■ INSTRUCTIONS FOR THE TASK ■
Copy out the lines of the listing from the one containing "Au Coeur du Passé – Généalogie" onward, through the last, without altering any.

====

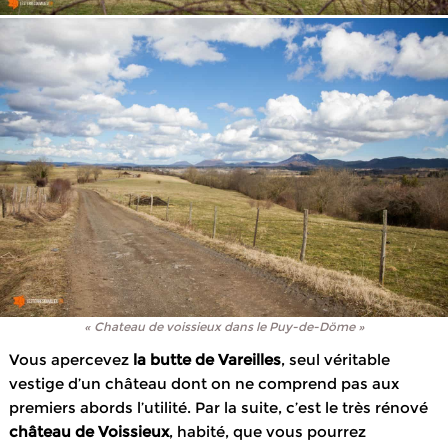
« Chateau de voissieux dans le Puy-de-Döme »
Vous apercevez
la butte de Vareilles
, seul véritable
vestige d’un château dont on ne comprend pas aux
premiers abords l’utilité. Par la suite, c’est le très rénové
château de Voissieux
, habité, que vous pourrez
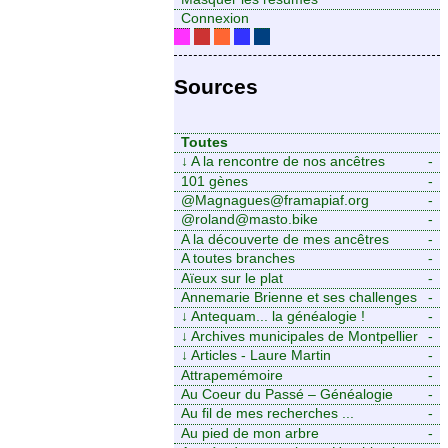
Connexion
Sources
Toutes
↓
A la rencontre de nos ancêtres
-
101 gènes
-
@Magnagues@framapiaf.org
-
@roland@masto.bike
-
A la découverte de mes ancêtres
-
A toutes branches
-
Aïeux sur le plat
-
Annemarie Brienne et ses challenges
-
de A à Z
↓
Antequam... la généalogie !
-
↓
Archives municipales de Montpellier
-
↓
Articles - Laure Martin
-
Attrapemémoire
-
Au Coeur du Passé – Généalogie
-
Familiale
Au fil de mes recherches ...
-
Au pied de mon arbre
-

====

■ ANSWER FOR THIS EXERCISE ■
Au Coeur du Passé – Généalogie
-
Familiale
Au fil de mes recherches ...
-
Au pied de mon arbre
-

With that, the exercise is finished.